Preparatory committee ICC

Report

August 16, 1996

A. morning session

I. discussion on art. 38 ILC draft statute

Argentina: proposes to combine the two systems of common and civil law

in possibility to hold accelerated procedures. After the indictment, the

defendant has the option to "accept" the indictment; if he does the

procedure that follows can be accelerated. It can be desided however

that the normal procedure will follow in spite of the acknowlegement of

the indictment by the defendant.

Mexico: The consequences from a plea guilty can not be seen out of the

statute. That is why the trial chamber has to decide, which procedure

will take place. In this regard the pressumption of innocence has to be

considered, which means that all evidences must be proved.

United States: Is willing to consider the canadian and argentinien

proposal. Challenges to admissibility or the jurisdiction of the ICC

might be better referred to another section of the court (than the trial

chamber). Pragraph 4 of art. 38 ILC draft statute should be restricted.

Paragragraph 5 subparagraph f needs further elaboration: sanctions on

contempt of the court should be included. Clearity has to be reached

about the time when to establish a trial chamber. That is particular

important for the recognition which tasks were left for the other

elements of the court.

The judge is not obliged to accept a plea of guilt. Because the only

essence of a plea of guilt has is that the accused without pressure

faces his or her guilt. That does however not mean, that there is no

need for the prosecuter to prove the other elements of the crime in

question. The trial is generally held in public.
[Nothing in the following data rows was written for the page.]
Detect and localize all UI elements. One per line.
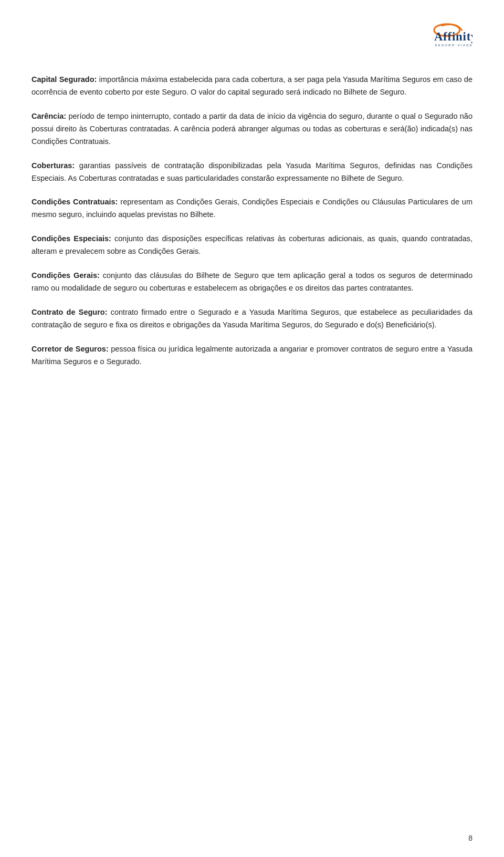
paragraph-condicoes-especiais: Condições Especiais: conjunto das dispos… (32, 233, 472, 258)
term-condicoes-especiais: Condições Especiais: (32, 234, 111, 243)
text-capital-segurado: importância máxima estabelecida para cad… (32, 75, 472, 96)
term-condicoes-gerais: Condições Gerais: (32, 271, 100, 280)
paragraph-condicoes-gerais: Condições Gerais: conjunto das cláusulas… (32, 270, 472, 295)
paragraph-capital-segurado: Capital Segurado: importância máxima est… (32, 74, 472, 99)
term-capital-segurado: Capital Segurado: (32, 75, 97, 84)
term-corretor-de-seguros: Corretor de Seguros: (32, 345, 109, 353)
paragraph-carencia: Carência: período de tempo ininterrupto,… (32, 110, 472, 148)
svg-text:Affinity: Affinity (434, 30, 472, 43)
page-number: 8 (468, 834, 472, 842)
content-area: Capital Segurado: importância máxima est… (32, 74, 472, 368)
text-carencia: período de tempo ininterrupto, contado a… (32, 112, 472, 146)
paragraph-coberturas: Coberturas: garantias passíveis de contr… (32, 160, 472, 185)
text-coberturas: garantias passíveis de contratação dispo… (32, 161, 472, 182)
term-coberturas: Coberturas: (32, 161, 75, 170)
term-contrato-de-seguro: Contrato de Seguro: (32, 308, 108, 316)
logo-area: Affinity SEGURO VIAGEM (32, 21, 472, 58)
term-carencia: Carência: (32, 112, 66, 120)
svg-text:SEGURO VIAGEM: SEGURO VIAGEM (435, 44, 473, 47)
paragraph-contrato-de-seguro: Contrato de Seguro: contrato firmado ent… (32, 306, 472, 332)
term-condicoes-contratuais: Condições Contratuais: (32, 198, 118, 206)
affinity-logo: Affinity SEGURO VIAGEM (404, 21, 472, 58)
paragraph-corretor-de-seguros: Corretor de Seguros: pessoa física ou ju… (32, 343, 472, 368)
paragraph-condicoes-contratuais: Condições Contratuais: representam as Co… (32, 196, 472, 221)
page-container: Affinity SEGURO VIAGEM Capital Segurado:… (0, 0, 504, 857)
The Possibility of

closed negotiations should be limited to very exceptional cases.

Israel: In art. 38 (4) ILC draft statute the expression "sensitive"

needs to be clarified.

Malaysia: A plea guilty should be accepted.

Singapore: As a minimum after a plea guilty there must be a summing up

of all evidences, so that the sentence is well founded. Whether after a

plea guilty a full trial will follow, depends on the public interest and

the gravity of the crime. Because justice is not only be done but must

also seen to be done.

Venezuela: Plea of guilt is fully acceptable. The statement of guilt or

innocence must be taken into account as an evidence. Art 38 (4) should

be restricted.

Russion Federation: A confession should have any consequences neither

for the form of the trial nor for a conviction. Plea bargaining is not

considered as acceptable.

Austria: ICC applies non - jury trial. Admission by the accused is only

one of the means of evidence. However, abreviated procedure is

acceptable. Art. 38 (4) ILC draft statute needs specification.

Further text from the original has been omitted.